3 - Alpha-Hydroxy Acids Flashcards
Alpha-hydroxy acids (AHA) are a family of carboxylic acids with a hydroxyl group on the adjacent (or alpha) carbon
True
The AHA are:
(1) Glycolic acid - 2 carbons
(2) Lactic acid - 3 carbons
(3) Malic acid - 4 carbons
(4) Tartaric acid - 4 carbons
(5) Citric acid - 6 carbons
(6) Mandelic acid - 8 carbons
True (Glycolic acid and lactic acid are most commonly used)
The most commonly used AHA are:
(1) Glycolic acid
(2) Lactic acid
True
The higher molecular weight AHA such as Malic acid, tartaric acid, citric acid and Mandelic acid are not as widely used as these do not penetrate the stratum corneum as well as Glycolic acid and Lactic acid
True
Glycolic acid is derived from sugar cane
True
Lactic acid is derived from milk
True
The AHA used in practice are chemically synthesised
True
Glycolic acid is the smallest of the AHA (2 carbon molecule)
True
Glycolic acid is stable
True
Glycolic acid is colourless
True
Glycolic acid is odourless
True
Glycolic acid is water-soluble
True
Glycolic acid is non-toxic if ingested
True
Lactic acid is a 3 carbon AHA molecule which can exist in several isomeric forms
True
Polyhydroxy acids (PHA) are also a family of carboxylic acids but are longer carboxylic acids with >2 hydroxyl groups, 1 of which is attached to the (alpha) carbon
True (owing to their larger size, PHA have a slower rate of absorption into the skin compared to AHA)
Owing to their larger size, PHA have a slower rate of absorption into the skin compared to AHA
True
The principal PHA are:
(1) gluconolactone
(2) galactose
(3) lactobionic acid - polymer of galactose and gluconolactone derived from lactose in cow’s milk
True
The PHA (galactose, gluconolactone, and lactobionic acid) contain more hydroxyl groups than AHA, therefore allowing them to bind more water than the smaller AHA
True (thus PHA have greater humectant and moisturising properties)
All AHA cause detachment of keratinocytes by promoting the degradation of corneodesmosomes, thereby accelerating stratum corneum turnover (epidermal effects)
True
AHA are hypothesised to decrease the calcium ion concentration in the epidermis, causing loss of calcium ions from the cell junctions which lead to desquamation, thereby promoting keratinocyte proliferation and retard keratinocyte differentiation (epidermal effects)
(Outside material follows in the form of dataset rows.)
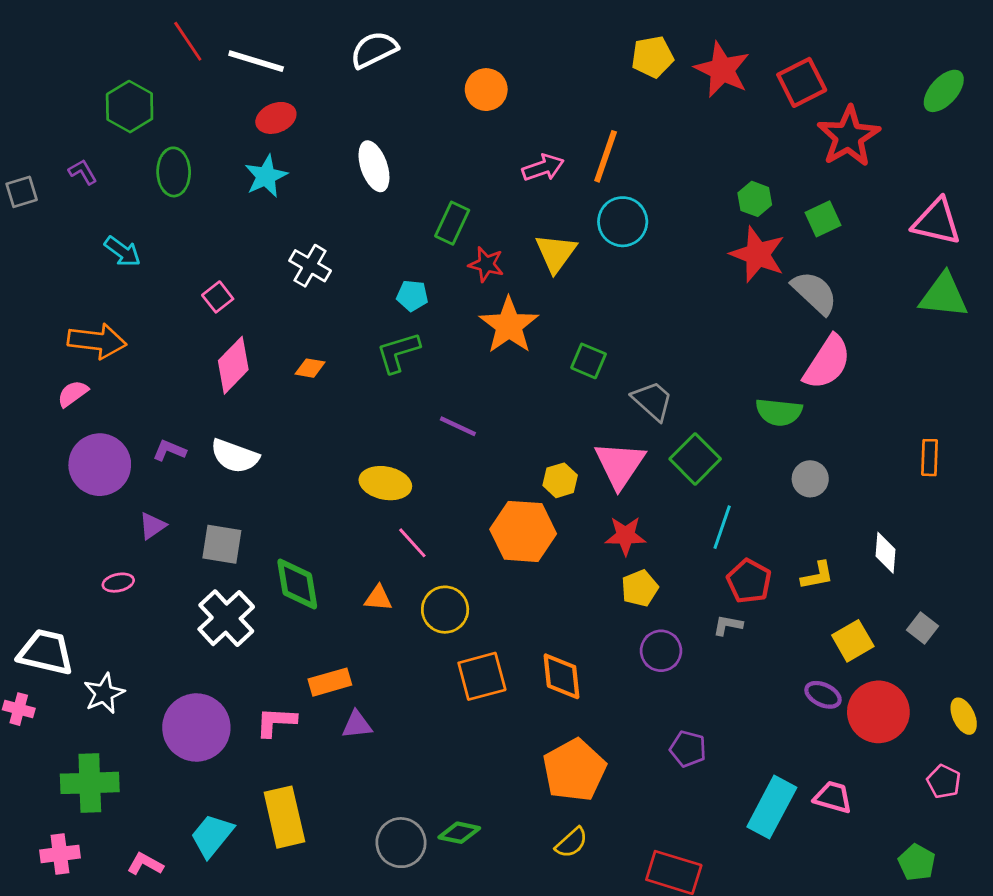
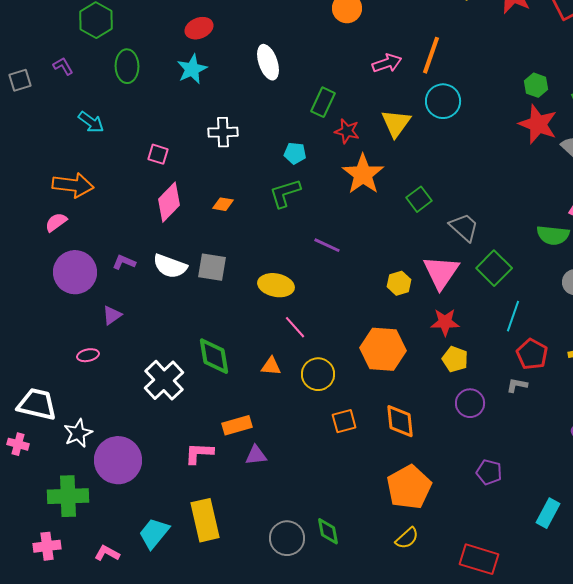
white cross: (310, 266) -> (223, 132), turned -32
pink square: (218, 297) -> (158, 154), turned -35
green square: (589, 361) -> (419, 199), turned 30
orange hexagon: (523, 531) -> (383, 349), moved
gray square: (222, 544) -> (212, 267), moved
yellow pentagon: (640, 588) -> (455, 359), turned -30
orange square: (482, 676) -> (344, 421), size x0.7
purple circle: (196, 728) -> (118, 460), moved
cyan rectangle: (772, 807) -> (548, 513), size x0.7
green diamond: (459, 833) -> (328, 531), turned 68

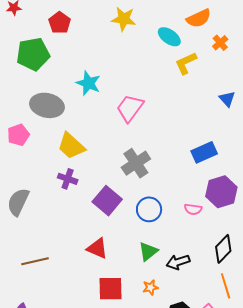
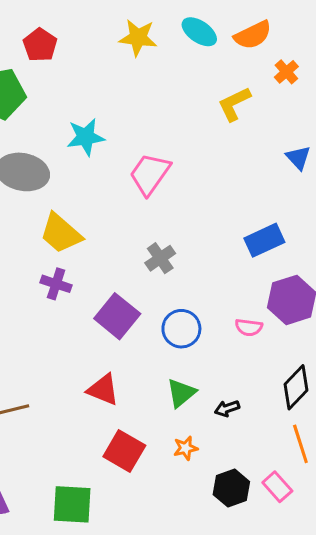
cyan ellipse: (169, 37) -> (199, 32), moved
cyan star: (88, 83) -> (86, 137), turned -30
gray cross: (136, 163) -> (160, 258), size x0.7
black arrow: (178, 262) -> (227, 408), size x0.7
red square: (110, 289) -> (124, 451), turned 32

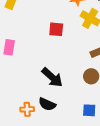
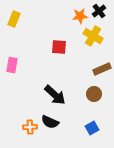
blue square: (89, 110) -> (92, 128), turned -32

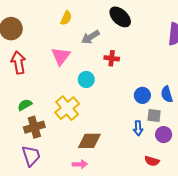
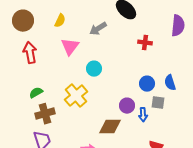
yellow semicircle: (66, 18) -> (60, 21), moved
red cross: (112, 58) -> (145, 43), moved
purple circle: (164, 135) -> (127, 106), moved
brown diamond: (89, 141) -> (110, 127), moved

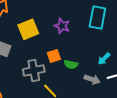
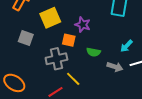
purple star: (62, 26) -> (83, 25), moved
orange square: (54, 56) -> (69, 40), moved, turned 32

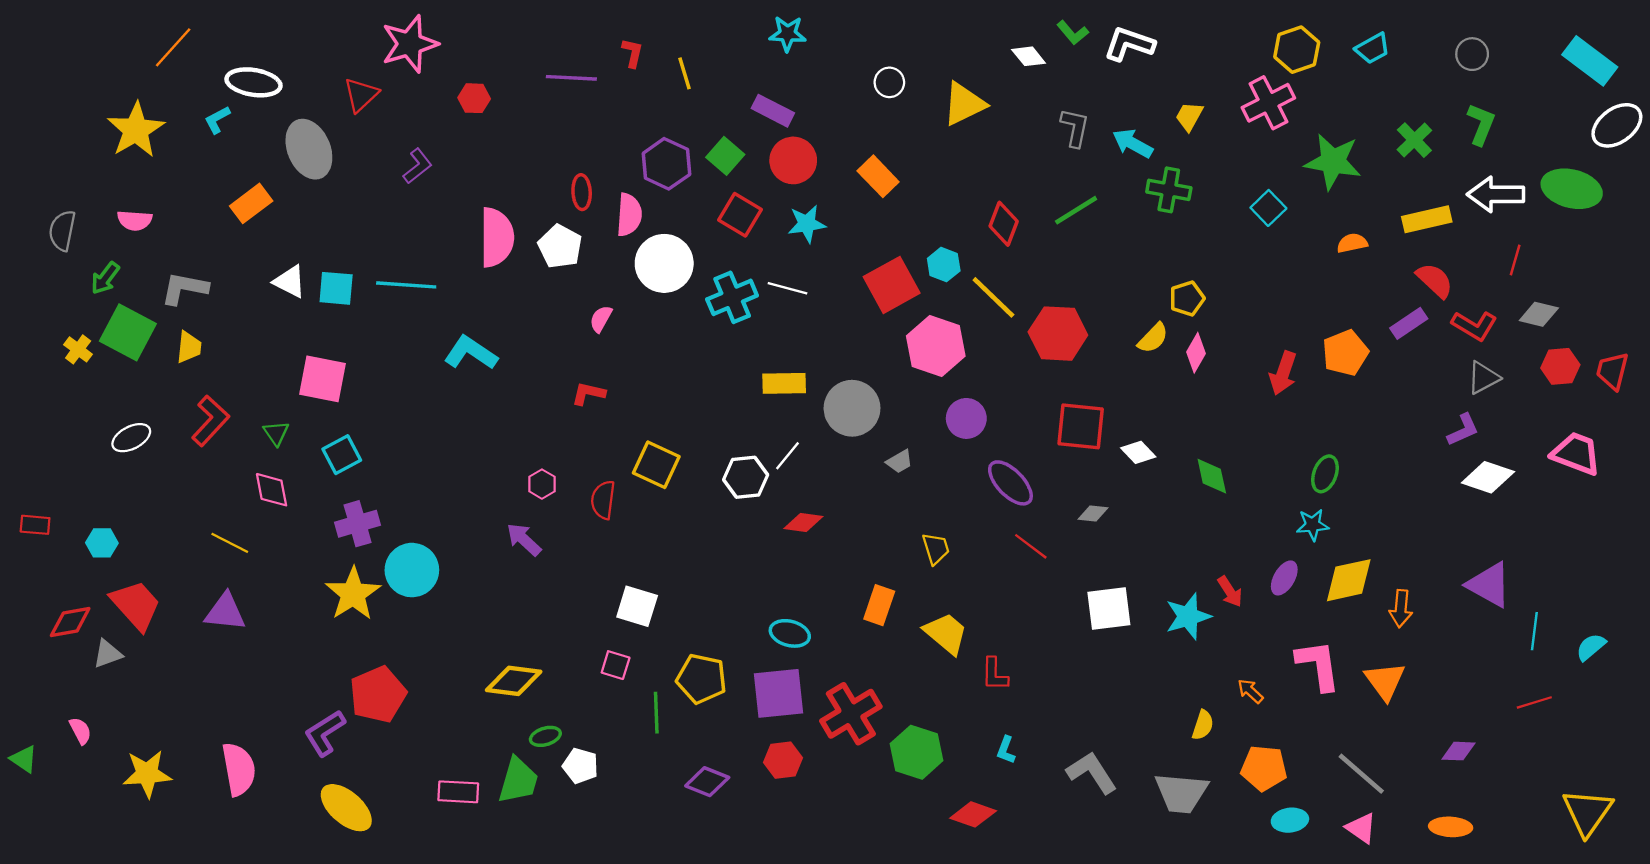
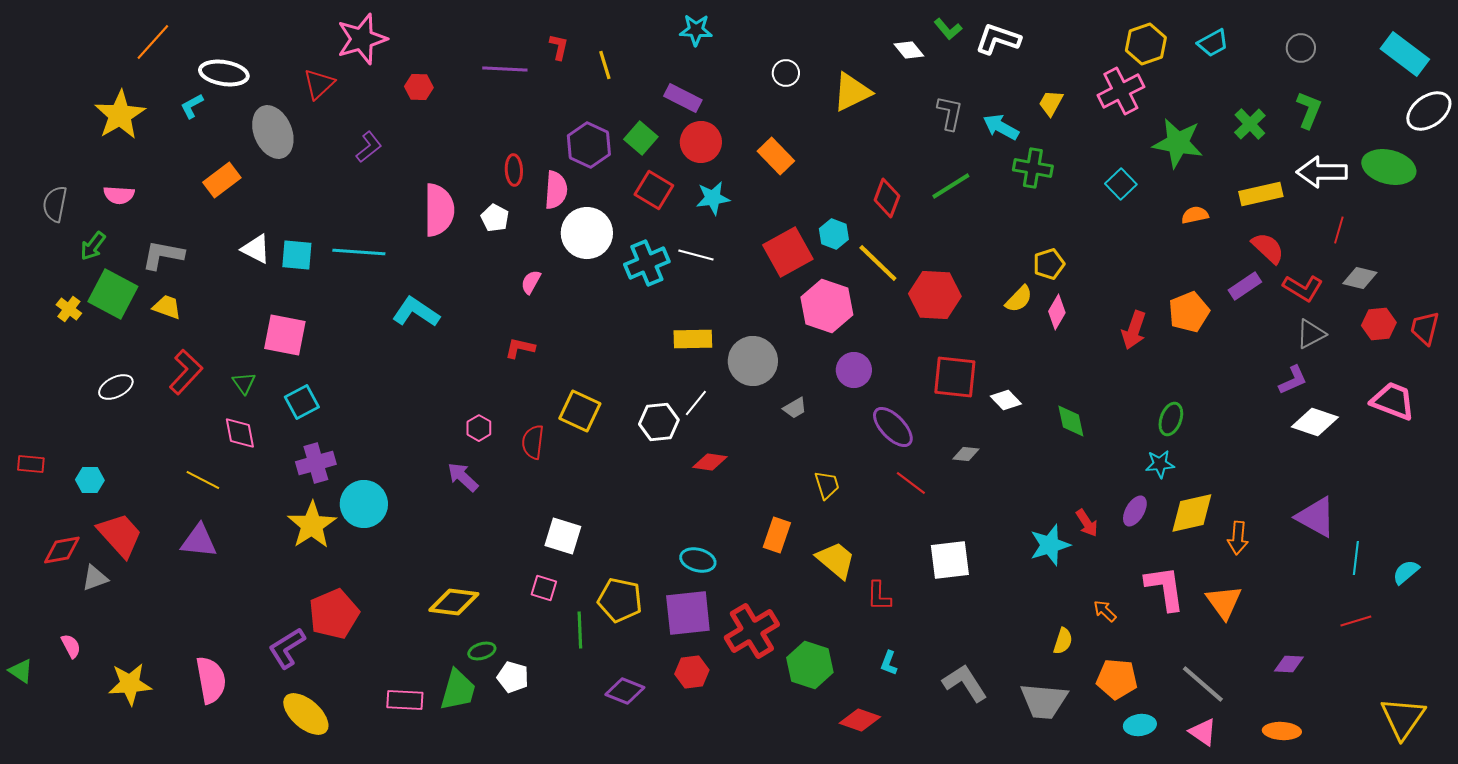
white pentagon: (560, 246) -> (495, 218), size x0.7
yellow trapezoid: (189, 347) -> (167, 307), turned -76
white square: (1109, 609) -> (950, 560), moved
True (hence giving the skin a more youthful appearance)
When AHA are consistently applied to rough and dry skin, regulation of keratinisation yields a smoother less scaly surface (epidermal effects)
True
Desquamation from follicular orifices induced by AHA cleanses the pores and prevents follicular occlusion (epidermal effects)
True
Patients using AHA products note the control of dry skin, ichthyosis and acne, as well as disappearance of solar lentigines (epidermal effects)
True (regulation of keratinisation and desquamation)
Higher concentration AHA products not only diminish corneocyte cohesion, but can also reduce melanin synthesis (epidermal effects)
True (therefore this melanin inhibitory effect combined with epidermal remodelling/regulation of keratinisation makes the higher concentration AHA potentially useful for treating seborrhoeic keratoses, AKs, verrucae and facial rhytides)
AHA causes:
(1) epidermal effects
(2) dermal effects
True
Long term use of AHA produces measurable dermal effects including increased glycosaminoglycans, increased collagen density, disbursement of melanin, and improved quality of elastic fibres (improved dermal ground substances)
True
Long term use of AHA causes increase thickness of the viable epidermis and papillary dermis, without any inflammation (epidermal and dermal effects)
True
AHA causes the increase in type I collagen and intercellular ground substances, namely hyaluronic acid, that leads to increased dermal hydration and thickness and provides an aqueous environment for the diffusion of nutrients and toxins (dermal effects)
True
AHA causes a decrease in overall photodamage (epidermal and dermal effects)
True
AHA does not cause increase in dermal vasculature
True (this is in contrast to topical retinoids)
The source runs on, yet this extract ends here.